Exercise prompt
Once you find a line containing the word "rubio" in the entries below, copy it.

Saved entries
● ● ● ● ●
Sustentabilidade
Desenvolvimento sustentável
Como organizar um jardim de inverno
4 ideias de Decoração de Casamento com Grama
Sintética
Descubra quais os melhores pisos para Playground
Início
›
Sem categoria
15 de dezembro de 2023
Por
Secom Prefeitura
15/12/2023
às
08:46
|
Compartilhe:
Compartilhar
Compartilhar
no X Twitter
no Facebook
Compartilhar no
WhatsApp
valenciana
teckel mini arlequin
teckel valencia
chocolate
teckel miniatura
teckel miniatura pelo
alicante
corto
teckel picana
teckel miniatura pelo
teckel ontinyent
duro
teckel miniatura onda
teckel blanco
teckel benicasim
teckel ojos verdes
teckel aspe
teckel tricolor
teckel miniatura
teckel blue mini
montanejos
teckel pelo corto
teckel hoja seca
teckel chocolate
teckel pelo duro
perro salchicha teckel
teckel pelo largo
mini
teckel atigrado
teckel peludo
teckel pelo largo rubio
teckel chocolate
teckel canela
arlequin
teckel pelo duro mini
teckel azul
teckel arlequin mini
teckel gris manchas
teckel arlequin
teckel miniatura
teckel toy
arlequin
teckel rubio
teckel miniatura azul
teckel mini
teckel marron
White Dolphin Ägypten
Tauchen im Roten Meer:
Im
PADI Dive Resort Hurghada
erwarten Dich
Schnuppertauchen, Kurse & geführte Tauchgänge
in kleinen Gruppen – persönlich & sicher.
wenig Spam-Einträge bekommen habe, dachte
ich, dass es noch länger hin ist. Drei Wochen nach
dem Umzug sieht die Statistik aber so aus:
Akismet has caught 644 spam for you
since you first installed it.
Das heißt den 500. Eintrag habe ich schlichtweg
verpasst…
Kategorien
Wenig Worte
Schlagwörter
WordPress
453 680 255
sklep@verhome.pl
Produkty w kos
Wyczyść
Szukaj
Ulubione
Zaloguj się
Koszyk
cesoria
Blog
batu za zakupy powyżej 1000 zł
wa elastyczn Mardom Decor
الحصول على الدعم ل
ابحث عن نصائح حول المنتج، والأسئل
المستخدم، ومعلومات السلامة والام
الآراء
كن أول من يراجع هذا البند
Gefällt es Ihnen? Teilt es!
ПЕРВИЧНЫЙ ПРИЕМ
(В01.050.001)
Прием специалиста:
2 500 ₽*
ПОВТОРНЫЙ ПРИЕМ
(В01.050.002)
● ● ● ● ●
Task result
teckel pelo largo rubio
teckel rubio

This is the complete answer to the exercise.